Dear all,
Thank you for looking into my post. The United Nations Security Council produces resolution after resolution. I'd like to perform some basic text-mining tasks on the resolutions adopted between 2000 and 2018. Which means I'd like to download the document signatures S/RES/1285:S/RES/2246.
My challenge:
I would like to
- Download a series of plain text files with increment numbers
- Store them in a list or a df where three hrefs are in columns and each resolution is one row
My Data
The series of text files is stored here: [https://m06qqef3qg.execute-api.us-east-1.amazonaws.com/dev/S/RES/]

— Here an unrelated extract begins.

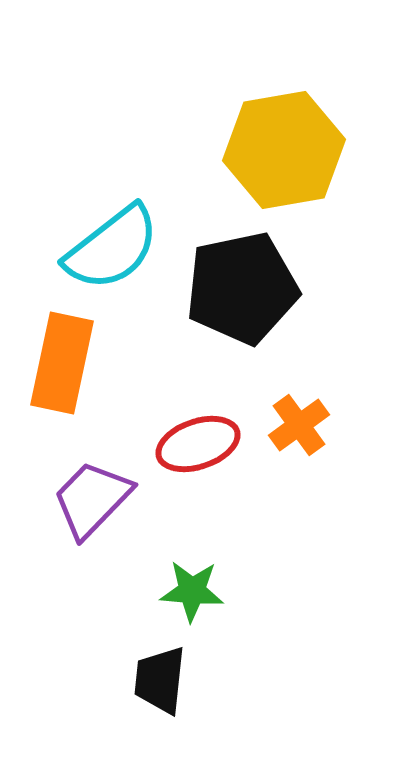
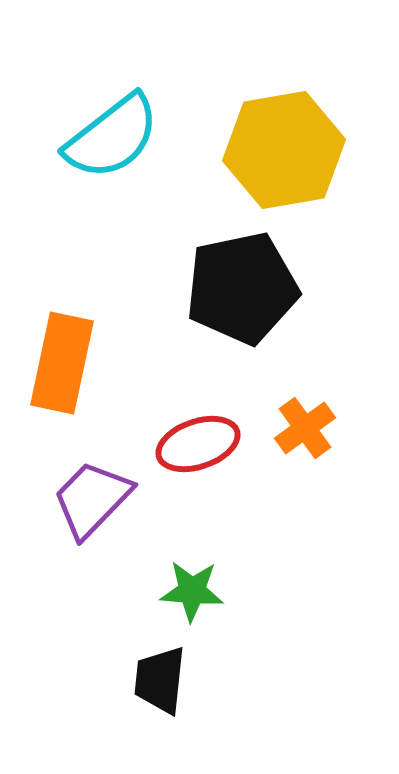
cyan semicircle: moved 111 px up
orange cross: moved 6 px right, 3 px down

The same content is inconveniently stored as a html web content here
Each document has a sequential number associated which is at the end of the URL.
E.g., Document S/RES/1285
URL <- "https://m06qqef3qg.execute-api.us-east-1.amazonaws.com/dev/S/RES/1285"
URL # plain text of the resolution
I'd like to the files 1285:2446 from this list (basically the pendant to Curl
https://m06qqef3qg.execute-api.us-east-1.amazonaws.com/dev/S/RES/[1285-2446] -o "#1.txt
)
My failed attempts to solve challenge 1: Download and store sequential urls
In the forum, I found this approach and adapted it to my case
Packages used
library(tidyverse)
library(rvest)
Attempt a
mandate <- list()
inshows = c(1285:2446) # sequence of resultions
for(u in inshows) {
url <- paste0('https://m06qqef3qg.execute-api.us-east-1.amazonaws.com/dev/S/RES/', u)
mandate[[u]] <- read_html(url)
}
I also tried a modification of this post
Attempt b
mandates <- lapply(paste0('https://m06qqef3qg.execute-api.us-east-1.amazonaws.com/dev/S/RES/', 1285:2446),
function(url){
url %>% read_html() %>%
})
Rather unsurprising both create empty lists of 1651. Where would the text come from in this code?
If anyone knows how to iterate over the sequence and download the list, I would greatly appreciate help!
The resolutions are not stored as txt file nor are they still in html (and hence with href). Therefore I am wondering if I am all together on the wrong track here.
Challenge 2: Store the downloaded documents tidy
In order to work with the text, I need them either in a list or in a dataframe.
Ideally, the corpus would be structured along the hrefs (included as patterns in the plain text)
- "doc_sym", # contains the document signature (S/RES/1285(2000)
- "raw_txt", # contains the text body of the document
- "title". # contains the title "Security Council resolution 1285 [2000) [on monitoring of the demilitarization of the Prevlaka peninsula by the UN military observers]"
- Year, in parenthesis in soc_sym (no href)
I have absolutely no idea how to perform step two and am open to any and all suggestions.
Thank you very much!
Best,
Martin